September 15th 2013
Are tighter mortgage rules needed?
While Canadian housing prices are high, so too are key drivers of demand.
It’s no secret that Canadian residential real estate prices, which have more than doubled during the past decade, have been an ongoing source of concern for housing sector stakeholders.
Former Bank of Canada governor Mark Carney for example made consistent efforts to talk down the market in the months before he left his post in June.
In addition, last year Finance Minister Jim Flaherty trimmed the maximum amortization period for a government-insured mortgage from 30 years to 25, his fourth tightening effort. As if that was not enough, recently reports have emerged that regulators at the Office of the Superintendant of Financial Institutions, have been looking at ways of their own to cool the market.

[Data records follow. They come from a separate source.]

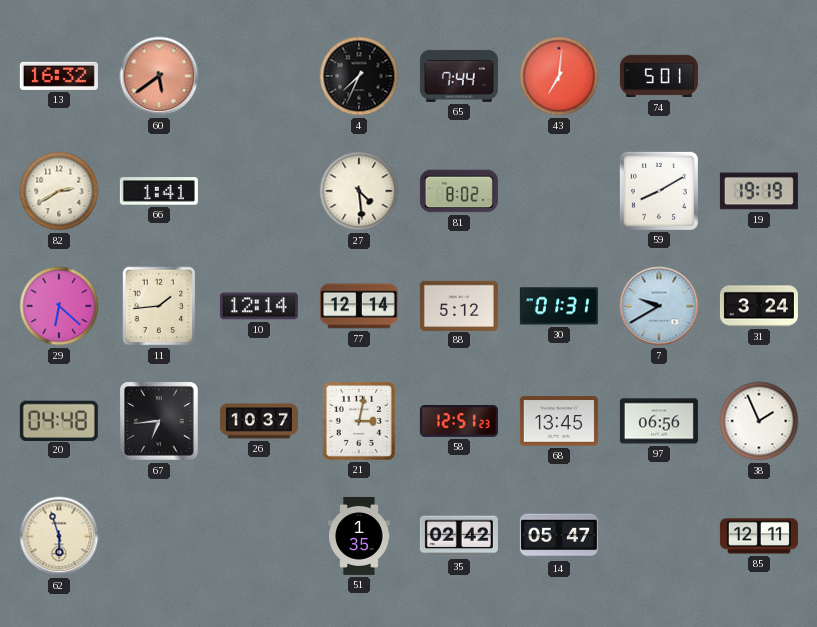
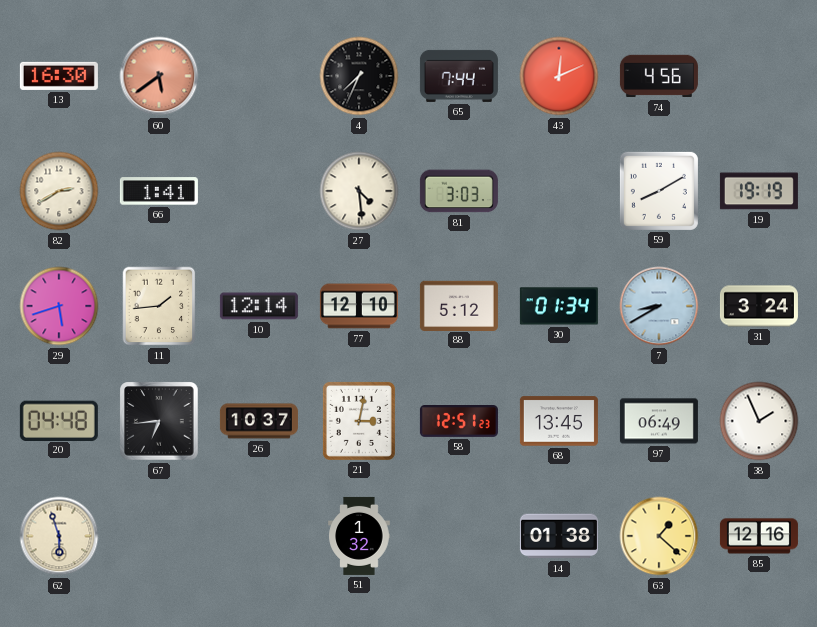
13: 16:32 -> 16:30
43: 7:01 -> 12:11
74: 5:01 -> 4:56
81: 8:02 -> 3:03
29: 6:22 -> 5:42
77: 12:14 -> 12:10
30: 01:31 -> 01:34
7: 9:40 -> 8:40
97: 06:56 -> 06:49
51: 1:35 -> 1:32
35: 02:42 -> none
14: 05:47 -> 01:38
63: none -> 1:22
85: 12:11 -> 12:16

However according to one expert such efforts would be premature. “We do not believe that additional measures are needed to calm the residential real estate sector right now,” says Matthieu Arseneau, a senior economist at National Bank Financial. “House prices are already growing quite moderately, and the effects of rising interest rates have not fully been felt.”
As Arseneau notes in a recent special report, Canada’s residential real estate market has been benefitting from strong household formation. This sets it apart from many other economies such as Europe and Japan.
“Canada is currently riding a substantial population growth curve as a result of highly favourable migration strongly skewed to the 20-44 age group which is most likely to from households,” he says. “This cohort of the population grew at the fastest pace in more than 20 years, substantially higher than other developed countries.”
A key driver in the tightening debate has been the influential Economist Magazine, which tracks sector trends in a variety of countries and which recently characterized Canada’s house prices as “bubbly.” The publication bases this assessment on data published in its August 31rst issue, which suggest that residential real estate here is overvalued relative to both rents (74%) and incomes (30%).
Arseneau disagrees that this is a major problem. “Though growth in the 20-44 age group is set to decelerate over the next five years, it is likely to remain positive and well above the trend line of other advanced economies,” he notes. “We expect that this phenomenon will cushion the effect of rising mortgage rates.”
Assessing who is right isn’t easy. Much depends on whether those rising numbers of Canadian who are entering the household formation age range will have the jobs and paycheques they will need to service mortgage debt and other home-ownership costs. Last week’s Labour Force Survey results provide some good news on that front. The Canadian economy created 59,000 net new jobs in August according to Statistics Canada, bringing the country’s jobless rate down to just 7.1 percent.
Whether that trend will continue in coming months should provide household sector stakeholders with a good clue as to how much further mortgage rule tightening, if any, will be needed.